It was doubly ironic that Robert Rowland Smith, a writer and philosopher (an ideas based profession if ever there was one) chose the RSA (an organisation whose central mission is ideas) to urge us all to move beyond ideas at a talk today.
He says we live in a culture which believes in making things happen rather than letting things happen: “We wait for ideas to rescue us.”
He argues that this focus on ideas keeps us removed from reality. Ideas and reality aren’t connected, he says. They are the “cousins of the lie”.
He says there are many ways of seeing the world.
The first is what he calls the Google Glasses approach. This is our common approach. Like Google Glass we look at the world through a filter. This is a mediated view designed to help us interpret rather than experience the world directly, what philosophy would call a hermeneutic way of seeing.
In contrast his second way of seeing is data driven – a phenomenological way of seeing the world.
Using this way of viewing we simply describe the world without trying to interpret. “The effort of seeing is very hard” though, he warns.
The third way is what he calls Hazing – losing focus on the particular in front of you and therefore seeing more of the context. “Understanding increases when you lose focus and you see more of the whole.”
The final way is what he describes as a Meta way of seeing.
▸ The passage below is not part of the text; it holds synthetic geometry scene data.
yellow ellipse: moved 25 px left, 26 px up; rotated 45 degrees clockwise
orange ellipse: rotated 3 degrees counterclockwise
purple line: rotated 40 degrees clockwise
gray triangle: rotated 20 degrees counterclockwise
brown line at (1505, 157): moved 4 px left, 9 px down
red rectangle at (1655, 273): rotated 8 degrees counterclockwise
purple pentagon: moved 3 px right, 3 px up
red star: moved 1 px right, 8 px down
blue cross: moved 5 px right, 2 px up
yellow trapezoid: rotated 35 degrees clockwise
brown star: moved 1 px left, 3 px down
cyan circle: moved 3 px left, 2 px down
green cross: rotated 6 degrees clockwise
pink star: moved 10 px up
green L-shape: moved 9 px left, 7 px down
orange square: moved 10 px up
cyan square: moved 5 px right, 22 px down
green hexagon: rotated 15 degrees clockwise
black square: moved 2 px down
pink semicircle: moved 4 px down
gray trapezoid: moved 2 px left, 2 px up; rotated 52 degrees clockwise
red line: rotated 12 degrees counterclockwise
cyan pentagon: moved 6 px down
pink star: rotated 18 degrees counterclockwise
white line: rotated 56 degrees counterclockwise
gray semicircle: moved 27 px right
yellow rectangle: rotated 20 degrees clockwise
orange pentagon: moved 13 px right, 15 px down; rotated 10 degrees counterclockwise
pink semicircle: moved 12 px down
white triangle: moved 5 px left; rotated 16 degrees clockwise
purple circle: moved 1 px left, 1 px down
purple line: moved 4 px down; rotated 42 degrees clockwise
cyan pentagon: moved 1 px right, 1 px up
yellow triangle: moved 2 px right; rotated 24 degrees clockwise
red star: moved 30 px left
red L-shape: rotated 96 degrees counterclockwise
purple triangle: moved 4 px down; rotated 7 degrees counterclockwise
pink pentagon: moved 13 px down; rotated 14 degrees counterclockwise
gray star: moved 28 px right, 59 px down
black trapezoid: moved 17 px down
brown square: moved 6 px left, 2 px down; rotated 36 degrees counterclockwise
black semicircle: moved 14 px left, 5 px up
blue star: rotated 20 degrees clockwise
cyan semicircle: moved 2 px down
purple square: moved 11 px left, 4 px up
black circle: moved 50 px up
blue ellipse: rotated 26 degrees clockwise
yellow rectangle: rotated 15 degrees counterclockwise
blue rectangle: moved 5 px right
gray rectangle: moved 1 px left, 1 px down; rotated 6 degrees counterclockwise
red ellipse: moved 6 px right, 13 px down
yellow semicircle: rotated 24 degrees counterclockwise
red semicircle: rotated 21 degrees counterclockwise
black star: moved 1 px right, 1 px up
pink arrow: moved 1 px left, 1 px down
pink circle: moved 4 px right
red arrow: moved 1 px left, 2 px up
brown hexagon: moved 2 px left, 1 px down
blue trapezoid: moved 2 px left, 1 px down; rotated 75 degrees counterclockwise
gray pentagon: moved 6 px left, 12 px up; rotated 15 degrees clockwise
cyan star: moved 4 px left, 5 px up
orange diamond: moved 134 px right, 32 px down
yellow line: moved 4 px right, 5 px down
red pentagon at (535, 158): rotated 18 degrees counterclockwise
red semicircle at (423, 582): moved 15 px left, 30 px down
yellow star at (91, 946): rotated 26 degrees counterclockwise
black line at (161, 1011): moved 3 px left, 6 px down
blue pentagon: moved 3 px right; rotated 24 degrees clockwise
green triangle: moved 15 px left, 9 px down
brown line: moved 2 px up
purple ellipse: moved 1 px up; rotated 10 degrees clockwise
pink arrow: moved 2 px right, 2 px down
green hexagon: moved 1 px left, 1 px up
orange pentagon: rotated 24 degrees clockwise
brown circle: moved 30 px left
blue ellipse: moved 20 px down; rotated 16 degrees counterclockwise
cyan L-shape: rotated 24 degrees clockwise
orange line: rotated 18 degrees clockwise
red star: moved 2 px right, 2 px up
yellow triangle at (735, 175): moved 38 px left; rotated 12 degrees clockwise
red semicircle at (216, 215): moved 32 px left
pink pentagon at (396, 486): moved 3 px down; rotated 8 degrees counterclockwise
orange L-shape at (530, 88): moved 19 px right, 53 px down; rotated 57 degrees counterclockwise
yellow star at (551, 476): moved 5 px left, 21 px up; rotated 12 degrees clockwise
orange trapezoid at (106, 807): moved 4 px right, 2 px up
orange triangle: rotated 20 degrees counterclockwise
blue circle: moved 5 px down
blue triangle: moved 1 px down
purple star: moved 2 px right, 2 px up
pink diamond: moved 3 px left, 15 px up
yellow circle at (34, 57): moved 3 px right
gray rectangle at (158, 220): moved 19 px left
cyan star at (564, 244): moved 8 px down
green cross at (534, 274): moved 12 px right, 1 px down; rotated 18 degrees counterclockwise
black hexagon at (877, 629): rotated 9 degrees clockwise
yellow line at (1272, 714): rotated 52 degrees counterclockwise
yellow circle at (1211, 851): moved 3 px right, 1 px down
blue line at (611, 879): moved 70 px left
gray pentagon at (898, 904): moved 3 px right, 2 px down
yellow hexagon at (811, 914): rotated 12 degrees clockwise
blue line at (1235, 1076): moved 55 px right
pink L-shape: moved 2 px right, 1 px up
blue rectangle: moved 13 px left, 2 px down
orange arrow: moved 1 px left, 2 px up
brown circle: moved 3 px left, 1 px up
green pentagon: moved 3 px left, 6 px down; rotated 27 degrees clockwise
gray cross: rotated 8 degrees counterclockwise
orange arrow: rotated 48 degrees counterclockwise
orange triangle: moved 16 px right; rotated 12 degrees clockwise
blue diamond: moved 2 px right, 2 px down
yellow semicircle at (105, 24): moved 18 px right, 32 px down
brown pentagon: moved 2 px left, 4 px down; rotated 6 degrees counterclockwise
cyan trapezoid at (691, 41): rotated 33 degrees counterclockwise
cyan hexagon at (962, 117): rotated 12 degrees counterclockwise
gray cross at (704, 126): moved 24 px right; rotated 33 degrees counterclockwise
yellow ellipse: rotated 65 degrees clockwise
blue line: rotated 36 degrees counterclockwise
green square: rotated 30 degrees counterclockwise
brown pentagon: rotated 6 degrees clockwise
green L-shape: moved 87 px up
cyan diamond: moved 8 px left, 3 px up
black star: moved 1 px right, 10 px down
This involves moving above yourself and seeing yourself as one of the actors in the scene. This allows us to appreciate our place in the whole as we are spared of the need of interpreting the world.
Smith says he is often called on to help artists of all types who are experiencing a creative block. He says they mostly think what they need are fresh ideas. But he says this is wrong.
Creativity is solitary and non-ideas based he argues. He has invented a term – “Soulus” – to describe what is solitary and unique about each individual.
True creativity comes, not from an idea which is rooted in someone else but from within. It’s in the images from our subconscious which come to us in our dreams, for example.
The final idea Smith spoke about was perdition – being lost.
“When we are looking for an idea we are looking for navigation,” he says. Getting lost is where we find our most innovative thoughts, he says, when we are being open to what is not formed.
“Unless you are truly lost you are not empty enough to come up with unique creative ideas.” There’s that word again!